* **WHAT THE TASK REQUIRES**
There are pictures in the records below; leave them out and set down exactly the lines from the one holding "motorovou loďkou přes řeku a odtud" through the one holding "tfjx@oa.tku.edu.tw".

Saved data entries:
┄┄┄┄┄┄

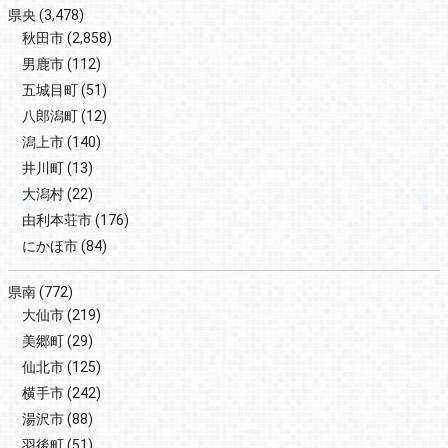
県央
(3,478)
秋田市
(2,858)
男鹿市
(112)
五城目町
(51)
八郎潟町
(12)
潟上市
(140)
井川町
(13)
大潟村
(22)
由利本荘市
(176)
にかほ市
(84)
県南
(772)
大仙市
(219)
美郷町
(29)
仙北市
(125)
横手市
(242)
湯沢市
(88)
羽後町
(51)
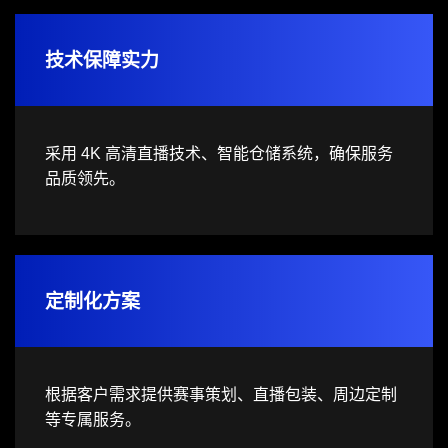
技术保障实力
采用 4K 高清直播技术、智能仓储系统，确保服务
品质领先。
定制化方案
根据客户需求提供赛事策划、直播包装、周边定制
等专属服务。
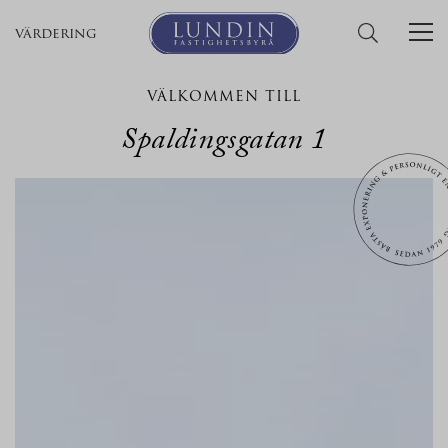
värdering
VÄLKOMMEN TILL
Spaldingsgatan 1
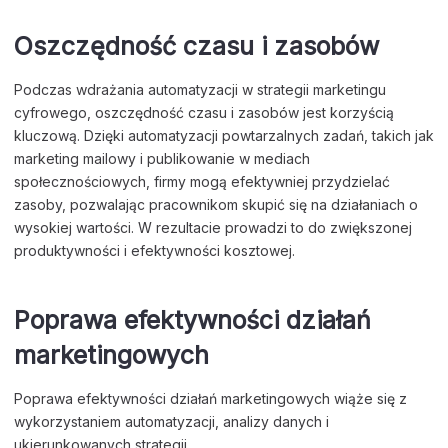
Oszczędność czasu i zasobów
Podczas wdrażania automatyzacji w strategii marketingu
cyfrowego, oszczędność czasu i zasobów jest korzyścią
kluczową. Dzięki automatyzacji powtarzalnych zadań, takich jak
marketing mailowy i publikowanie w mediach
społecznościowych, firmy mogą efektywniej przydzielać
zasoby, pozwalając pracownikom skupić się na działaniach o
wysokiej wartości. W rezultacie prowadzi to do zwiększonej
produktywności i efektywności kosztowej.
Poprawa efektywności działań
marketingowych
Poprawa efektywności działań marketingowych wiąże się z
wykorzystaniem automatyzacji, analizy danych i
ukierunkowanych strategii.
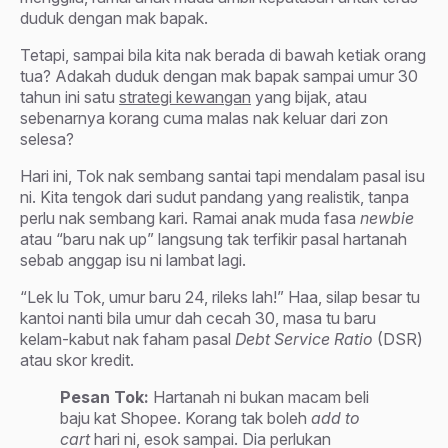
duduk dengan mak bapak.
Tetapi, sampai bila kita nak berada di bawah ketiak orang
tua? Adakah duduk dengan mak bapak sampai umur 30
tahun ini satu
strategi kewangan
yang bijak, atau
sebenarnya korang cuma malas nak keluar dari zon
selesa?
Hari ini, Tok nak sembang santai tapi mendalam pasal isu
ni. Kita tengok dari sudut pandang yang realistik, tanpa
perlu nak sembang kari. Ramai anak muda fasa
newbie
atau “baru nak up” langsung tak terfikir pasal hartanah
sebab anggap isu ni lambat lagi.
“Lek lu Tok, umur baru 24, rileks lah!” Haa, silap besar tu
kantoi nanti bila umur dah cecah 30, masa tu baru
kelam-kabut nak faham pasal
Debt Service Ratio
(DSR)
atau skor kredit.
Pesan Tok:
Hartanah ni bukan macam beli
baju kat Shopee. Korang tak boleh
add to
cart
hari ni, esok sampai. Dia perlukan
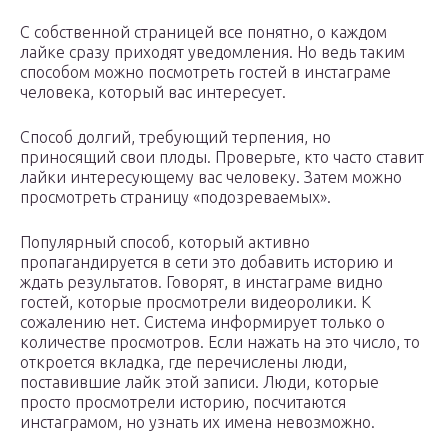
С собственной страницей все понятно, о каждом
лайке сразу приходят уведомления. Но ведь таким
способом можно посмотреть гостей в инстаграме
человека, который вас интересует.
Способ долгий, требующий терпения, но
приносящий свои плоды. Проверьте, кто часто ставит
лайки интересующему вас человеку. Затем можно
просмотреть страницу «подозреваемых».
Популярный способ, который активно
пропагандируется в сети это добавить историю и
ждать результатов. Говорят, в инстаграме видно
гостей, которые просмотрели видеоролики. К
сожалению нет. Система информирует только о
количестве просмотров. Если нажать на это число, то
откроется вкладка, где перечислены люди,
поставившие лайк этой записи. Люди, которые
просто просмотрели историю, посчитаются
инстаграмом, но узнать их имена невозможно.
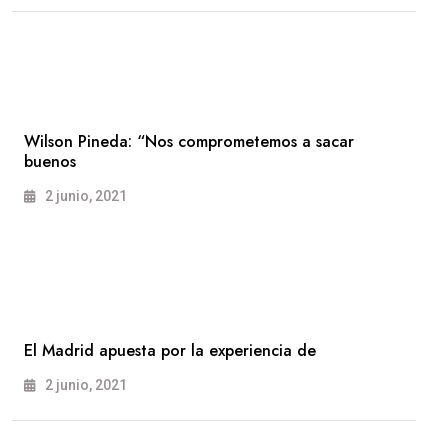
Wilson Pineda: “Nos comprometemos a sacar
buenos
2 junio, 2021
El Madrid apuesta por la experiencia de
2 junio, 2021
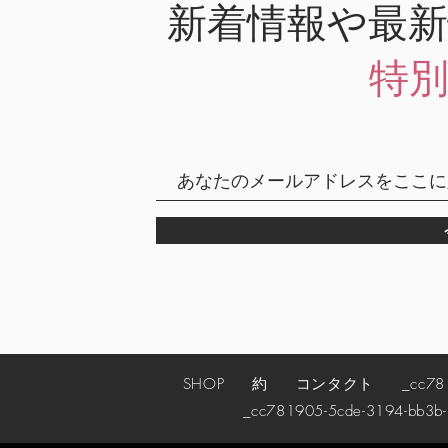
新着情報や最
特
SHOP
約
コンタクト
_cc78190
_cc781905-5cde-3194-bb3b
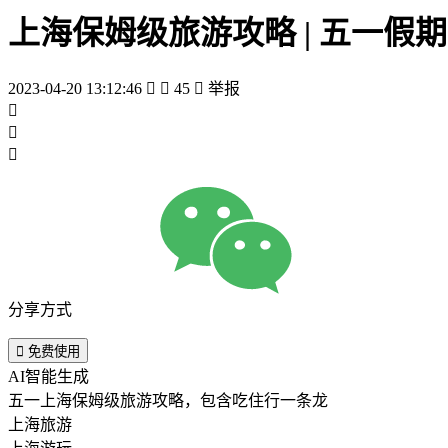
上海保姆级旅游攻略 | 五一假期
2023-04-20 13:12:46


45

举报



分享方式

免费使用
AI智能生成
五一上海保姆级旅游攻略，包含吃住行一条龙
上海旅游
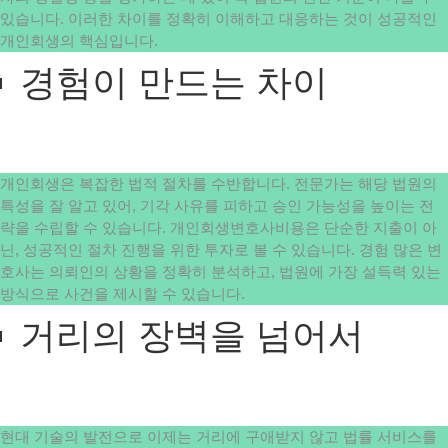
있습니다. 이러한 차이를 정확히 이해하고 대응하는 것이 성공적인
개인회생의 핵심입니다.
경험이 만드는 차이
개인회생은 복잡한 법적 절차를 수반합니다. 전문가는 해당 법원의
특성을 잘 알고 있어, 기각 사유를 피하고 승인 가능성을 높이는 전
략을 수립할 수 있습니다. 개인회생변호사비용은 단순한 지출이 아
닌, 성공적인 절차 진행을 위한 투자로 볼 수 있습니다. 경험 많은 변
호사는 의뢰인의 상황을 정확히 분석하고, 법원에 가장 설득력 있는
방식으로 사건을 제시할 수 있습니다.
거리의 장벽을 넘어서
현대 기술의 발전으로 이제는 거리에 구애받지 않고 법률 서비스를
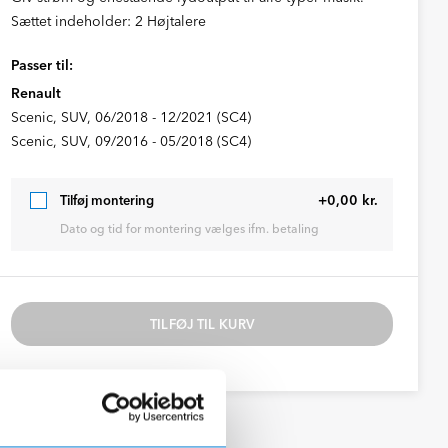
Sættet indeholder: 2 Højtalere
Passer til:
Renault
Scenic, SUV, 06/2018 - 12/2021 (SC4)
Scenic, SUV, 09/2016 - 05/2018 (SC4)
+0,00 kr.
Tilføj montering
Dato og tid for montering vælges ifm. betaling
TILFØJ TIL KURV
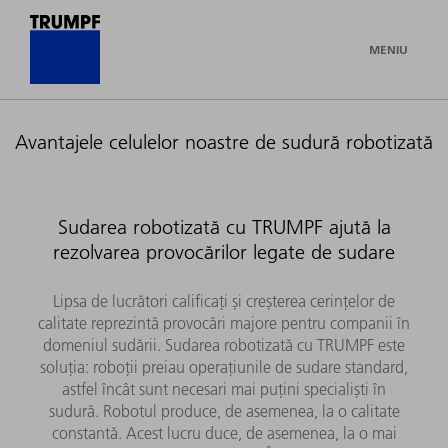
MENIU
Avantajele celulelor noastre de sudură robotizată
Sudarea robotizată cu TRUMPF ajută la
rezolvarea provocărilor legate de sudare
Lipsa de lucrători calificați și creșterea cerințelor de
calitate reprezintă provocări majore pentru companii în
domeniul sudării. Sudarea robotizată cu TRUMPF este
soluția: roboții preiau operațiunile de sudare standard,
astfel încât sunt necesari mai puțini specialiști în
sudură. Robotul produce, de asemenea, la o calitate
constantă. Acest lucru duce, de asemenea, la o mai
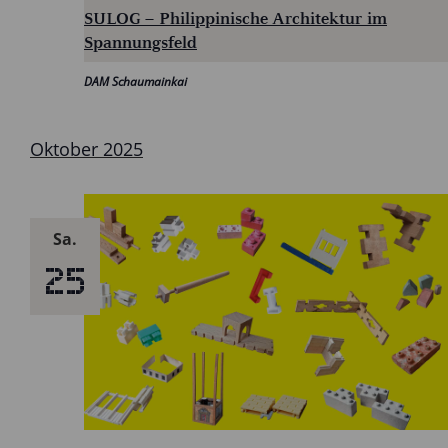
SULOG – Philippinische Architektur im
Spannungsfeld
DAM Schaumainkai
Oktober 2025
Sa.
25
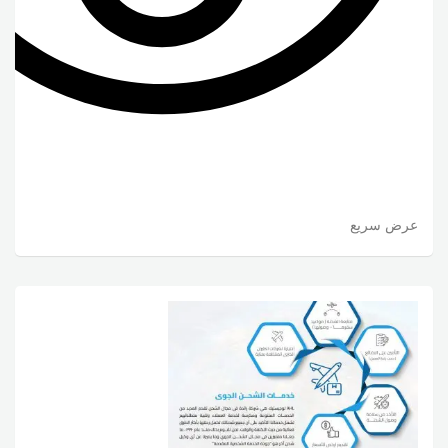
عرض سريع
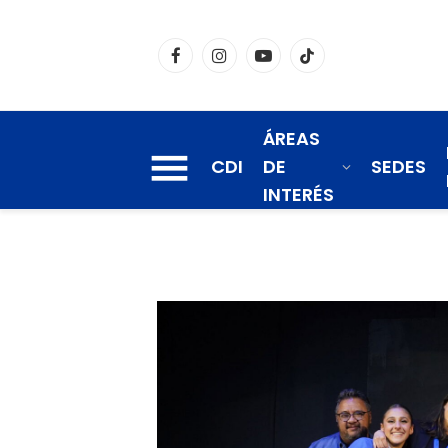
Facebook
Instagram
YouTube
TikTok
ÁREAS
CDI
DE
SEDES
INTERÉS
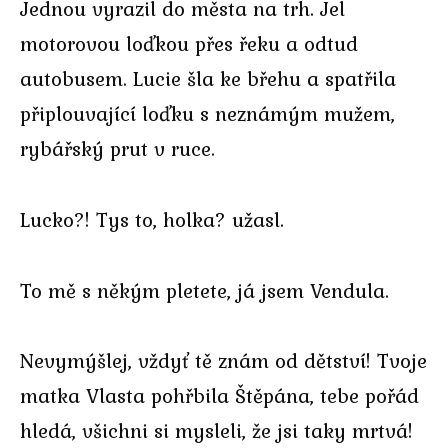
Jednou vyrazil do města na trh. Jel
motorovou loďkou přes řeku a odtud
autobusem. Lucie šla ke břehu a spatřila
připlouvající loďku s neznámým mužem,
rybářský prut v ruce.
Lucko?! Tys to, holka? užasl.
To mě s někým pletete, já jsem Vendula.
Nevymýšlej, vždyť tě znám od dětství! Tvoje
matka Vlasta pohřbila Štěpána, tebe pořád
hledá, všichni si mysleli, že jsi taky mrtvá!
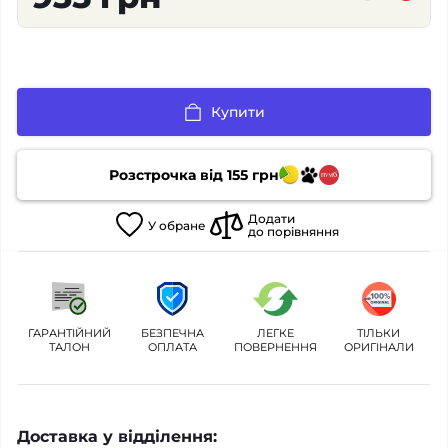
Купити
Розстрочка від
155
грн
Додати
У
обране
до порівняння
ГАРАНТІЙНИЙ
БЕЗПЕЧНА
ЛЕГКЕ
ТІЛЬКИ
ТАЛОН
ОПЛАТА
ПОВЕРНЕННЯ
ОРИГІНАЛИ
Доставка у відділення:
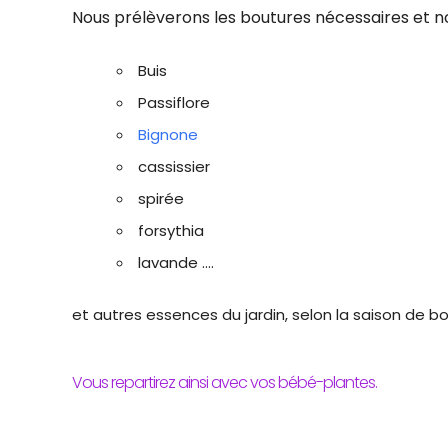
Nous prélèverons les boutures nécessaires et 
Buis
Passiflore
Bignone
cassissier
spirée
forsythia
lavande ….
et autres essences du jardin, selon la saison de 
Vous repartirez ainsi avec vos bébé-plantes.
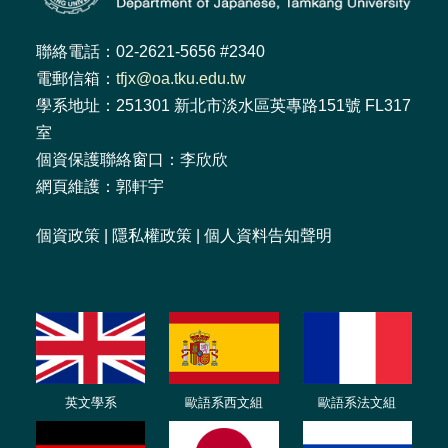
聯絡電話：02-2621-5656 #2340
電郵信箱：
tfjx@oa.tku.edu.tw
學系地址：251301 新北市淡水區英專路151號 FL317
室
個資保護聯絡窗口：李欣欣
網頁維護：郭軒宇
個資政策
|
隱私權政策
|
個人資料告知聲明
英文學系
歐語系西文組
歐語系法文
組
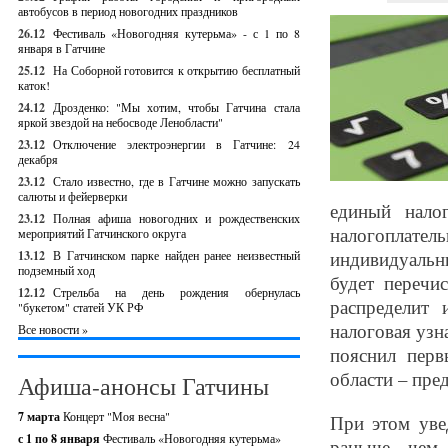
автобусов в период новогодних праздников
26.12
Фестиваль «Новогодняя кутерьма» - с 1 по 8
января в Гатчине
25.12
На Соборной готовится к открытию бесплатный
каток!
24.12
Дрозденко: "Мы хотим, чтобы Гатчина стала
яркой звездой на небосводе Ленобласти"
23.12
Отключение электроэнергии в Гатчине: 24
декабря
23.12
Стало известно, где в Гатчине можно запускать
салюты и фейерверки
единый нало
23.12
Полная афиша новогодних и рождественских
налогоплател
мероприятий Гатчинского округа
индивидуаль
13.12
В Гатчинском парке найден ранее неизвестный
подземный ход
будет перечи
12.12
Стрельба на день рождения обернулась
распределит 
"букетом" статей УК РФ
налоговая узн
Все новости »
пояснил перв
области – пре
Афиша-анонсы Гатчины
7 марта
Концерт "Моя весна"
При этом уве
с 1 по 8 января
Фестиваль «Новогодняя кутерьма»
раньше, чем 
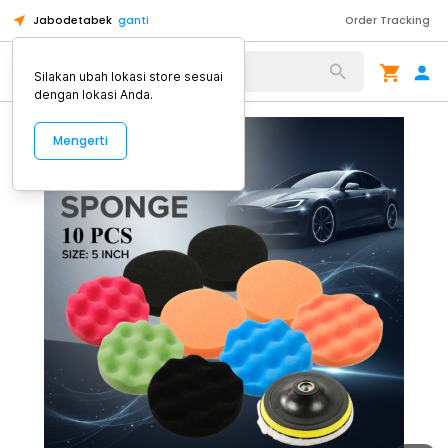
Jabodetabek
ganti
Order Tracking
Alat Kopi
Silakan ubah lokasi store sesuai
dengan lokasi Anda.
Mengerti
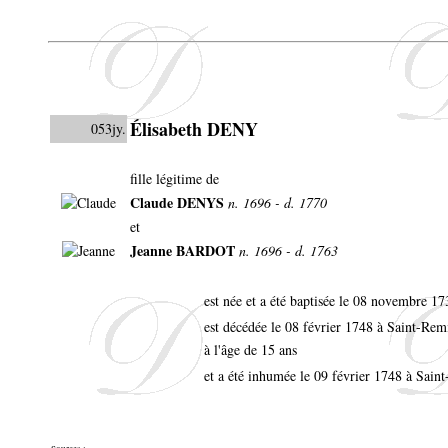
Élisabeth DENY
053jy.
fille légitime de
Claude DENYS
n. 1696 - d. 1770
et
Jeanne BARDOT
n. 1696 - d. 1763
est née et a été baptisée le 08 novembre 
est décédée le 08 février 1748 à Saint-R
à l'âge de 15 ans
et a été inhumée le 09 février 1748 à Sai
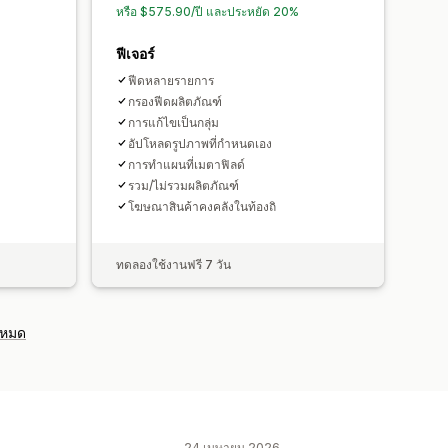
หรือ $575.90/ปี และประหยัด 20%
ฟีเจอร์
ฟีดหลายรายการ
กรองฟีดผลิตภัณฑ์
การแก้ไขเป็นกลุ่ม
อัปโหลดรูปภาพที่กำหนดเอง
การทำแผนที่เมตาฟิลด์
รวม/ไม่รวมผลิตภัณฑ์
โฆษณาสินค้าคงคลังในท้องถิ
ทดลองใช้งานฟรี 7 วัน
งหมด
24 เมษายน 2026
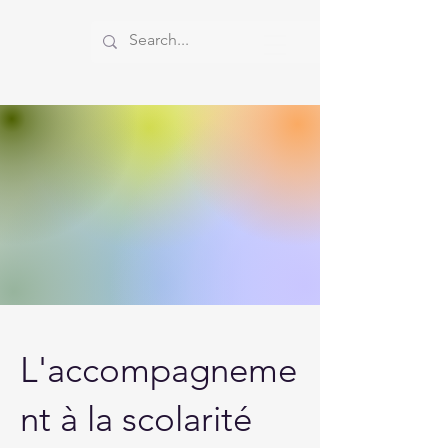
L'accompagneme
nt à la scolarité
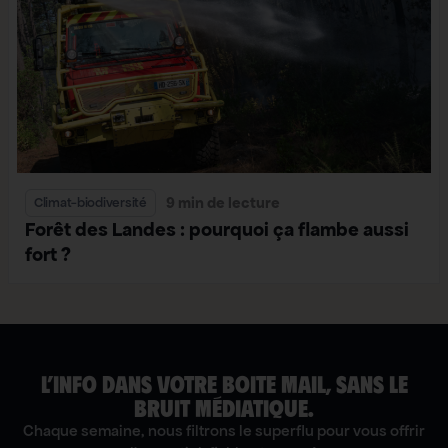
9 min de lecture
Climat-biodiversité
Forêt des Landes : pourquoi ça flambe aussi
fort ?
L’INFO DANS VOTRE BOITE MAIL, SANS LE
BRUIT MÉDIATIQUE.
Chaque semaine, nous filtrons le superflu pour vous offrir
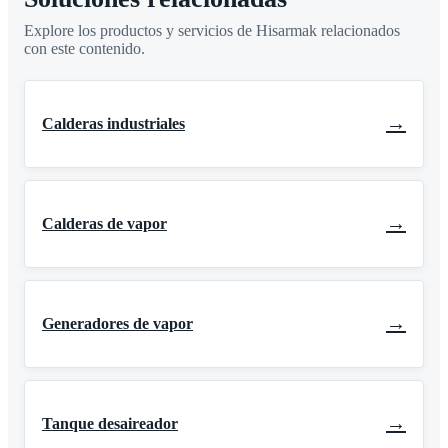
Explore los productos y servicios de Hisarmak relacionados
con este contenido.
→
Calderas industriales
→
Calderas de vapor
→
Generadores de vapor
→
Tanque desaireador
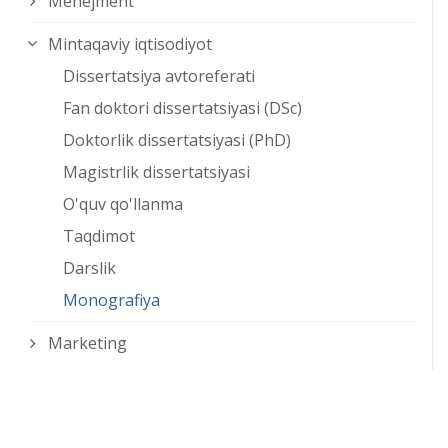
Menejment
Mintaqaviy iqtisodiyot
Dissertatsiya avtoreferati
Fan doktori dissertatsiyasi (DSc)
Doktorlik dissertatsiyasi (PhD)
Magistrlik dissertatsiyasi
O'quv qo'llanma
Taqdimot
Darslik
Monografiya
Marketing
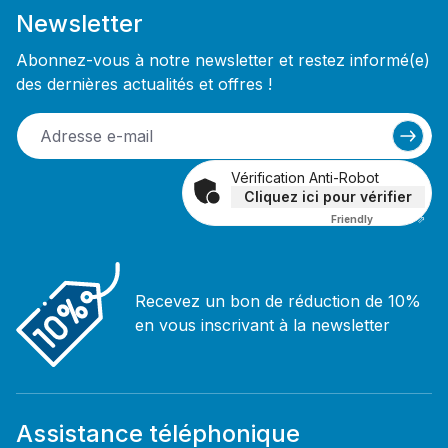
Newsletter
Abonnez-vous à notre newsletter et restez informé(e)
des dernières actualités et offres !
Vérification Anti-Robot
Cliquez ici pour vérifier
Friendly
Captcha ⇗
Recevez un bon de réduction de 10%
en vous inscrivant à la newsletter
Assistance téléphonique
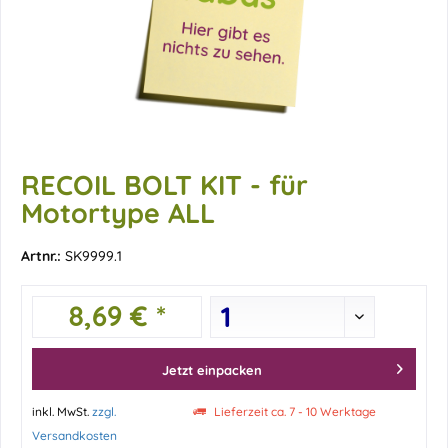
RECOIL BOLT KIT - für
Motortype ALL
Artnr.:
SK9999.1
8,69 € *
Jetzt einpacken
inkl. MwSt.
zzgl.
Lieferzeit ca. 7 - 10 Werktage
Versandkosten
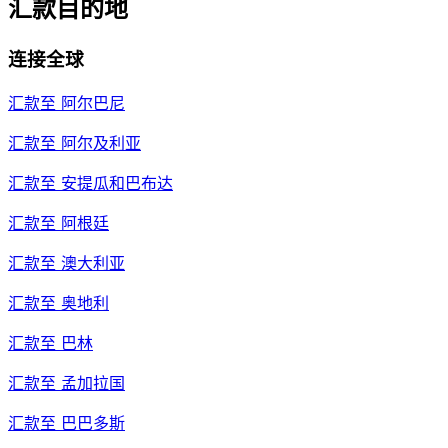
汇款目的地
连接全球
汇款至
阿尔巴尼
汇款至
阿尔及利亚
汇款至
安提瓜和巴布达
汇款至
阿根廷
汇款至
澳大利亚
汇款至
奥地利
汇款至
巴林
汇款至
孟加拉国
汇款至
巴巴多斯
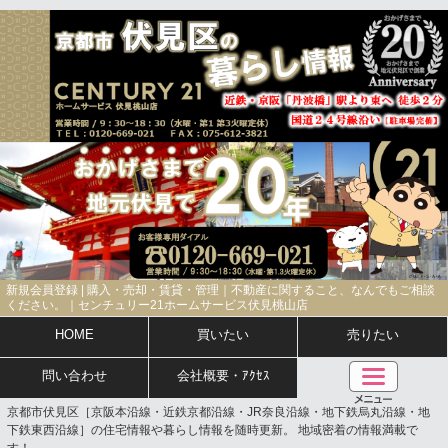
新規会員登録 | 購入・売却・賃貸・管理｜不動産に関すること、なんでもご相談
ください。｜センチュリー21ホームサービス伏見桃山店
HOME
買いたい
売りたい
問い合わせ
会社概要・ｱｸｾｽ
京都市伏見区［京阪本沿線・近鉄京都沿線・JR奈良沿線・地下鉄烏丸沿線・地
下鉄東西沿線］の住宅情報や暮らし情報を随時更新。 地域密着の情報満載で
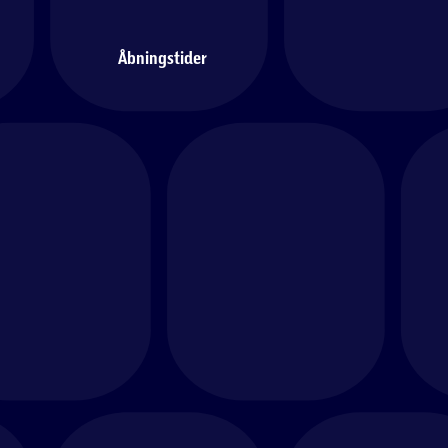
Åbningstider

┄┄┄┄┄┄

* **EXERCISE RESULT**
motorovou loďkou přes řeku a odtud
autobusem. Lucie šla ke břehu a spatřila
připlouvající loďku s neznámým mužem,
rybářský prut v ruce.
Lucko?! Tys to, holka? užasl.
To mě s někým pletete, já jsem Vendula.
Nevymýšlej, vždyť tě znám od dětství! Tvoje
matka Vlasta pohřbila Štěpána, tebe pořád
hledá, všichni si mysleli, že jsi taky mrtvá!
Купити
Розстрочка від
155
грн
Додати
У
обране
до порівняння
ГАРАНТІЙНИЙ
БЕЗПЕЧНА
ЛЕГКЕ
ТІЛЬКИ
ТАЛОН
ОПЛАТА
ПОВЕРНЕННЯ
ОРИГІНАЛИ
Доставка у відділення:
Nous prélèverons les boutures nécessaires et 
Buis
Passiflore
Bignone
cassissier
spirée
forsythia
lavande ….
et autres essences du jardin, selon la saison de 
Vous repartirez ainsi avec vos bébé-plantes.
聯絡電話：02-2621-5656 #2340
電郵信箱：
tfjx@oa.tku.edu.tw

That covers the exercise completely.